Now that the Film Center has reopened, films will be screened live once again. That means “Emma,” Jane Austen’s last work to be published during her lifetime, returns to the Film Center. Since it was last screened virtually on March 19, it seems a welcome return is in order. The celebrated novelist focuses on satires of 19th century English social mores, particularly on women’s pursuit of marriage. That is certainly the case with “Emma,” published in 1812.
The mysterious grammar of a period at the end of this film’s title, “Emma.” might be an allusion to the film’s source in Austen’s novel. In her film debut, director Autumn de Wilde employs her background making music videos to create the film’s visual design and music. Other cinematic versions of the Austen novel include Amy Heckerling’s popular Beverly Hills–based 1995 “Clueless,” and the 1996 “Emma,” starring Gwyneth Paltrow.
Anya Taylor-Joy, known for her TV roles, including most recently “Peaky Blinders,” plays Emma Woodhouse. This wealthy young woman busies herself trying to match up her friends and companions with suitable marriage prospects. Bill Nighy plays Emma’s devoted but hypochondriac father with a dryly comical fear of drafts.
The De Wilde film spotlights Emma’s manipulative and self-absorbed meddling. It opens as Emma picks out and then delivers a bouquet of flowers to her governess, who is about to marry. It’s one of many floral images that reflect the director’s emphasis on decor.

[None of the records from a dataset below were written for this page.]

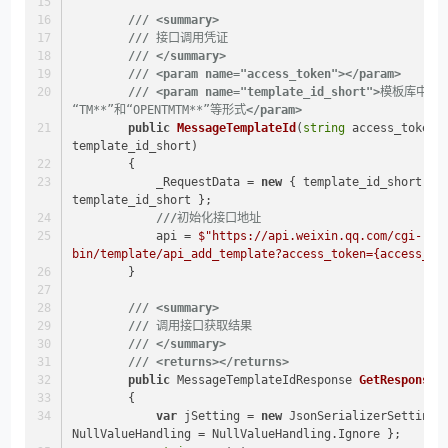
///
<summary>
///
 接口调用凭证
///
</summary>
///
<param name="access_token">
</param>
///
<param name="template_id_short">
模板库中模
“TM**”和“OPENTMTM**”等形式
</param>
public
MessageTemplateId
(
string
 access_token,
template_id_short
)
        {
            _RequestData = 
new
 { template_id_short = 
template_id_short };
///
初始化接口地址
            api = 
$"https://api.weixin.qq.com/cgi-
bin/template/api_add_template?access_token=
{access_to
        }
///
<summary>
///
 调用接口获取结果
///
</summary>
///
<returns>
</returns>
public
 MessageTemplateIdResponse 
GetResponse
(
        {
var
 jSetting = 
new
 JsonSerializerSettings 
NullValueHandling = NullValueHandling.Ignore };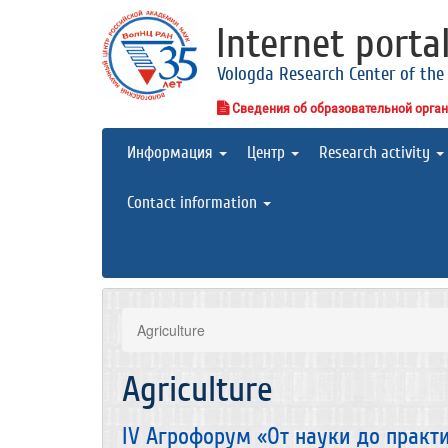
Internet porta
Vologda Research Center of the
Сведения об образовательной орга
Информация
Центр
Research activity
Contact information
Agriculture
Agriculture
IV Агрофорум «От науки до практ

Moving to the next matchmaking goal, Emma takes under her wing giggly young Harriet Smith (Mia Goth), who attends a boarding school for indigent girls, and adores Emma. When snobbish Emma learns that Robert Martin (Connor Swindells), a farmer besotted with Harriet, has proposed to her, Emma vetoes the match in favor of the local vicar, Philip Elton (Josh O’Connor). Her plans go awry once the ingratiating vicar professes his love for Emma, and after she rejects him, he takes a quick and huffy powder. Instead of the vicar, Emma finds the suitably wealthy Frank Churchill appealing.
Every story needs its villain, and Jane Fairfax (Amber Anderson) comes the closest in “Emma.” as the source of our heroine’s competitive jealousy. Although Emma claims to be uninterested in marrying, there’s a serious romantic prospect hanging around. George Knightley (Johnny Flynn) is frequently on the scene, and often bickers with the heroine. As Emma bumbles her way through matchmaking mishaps, she begins to realize her limitations, and becomes a better person.
In perhaps its greatest assets, “Emma.” has comic touches (like warming her rear end at the fireplace); elegant period costumes; gorgeous, high-contrast settings; and modish 19th century patter. Austen fans will surely enjoy the latest Emma movie, as well as returning to the Film Center.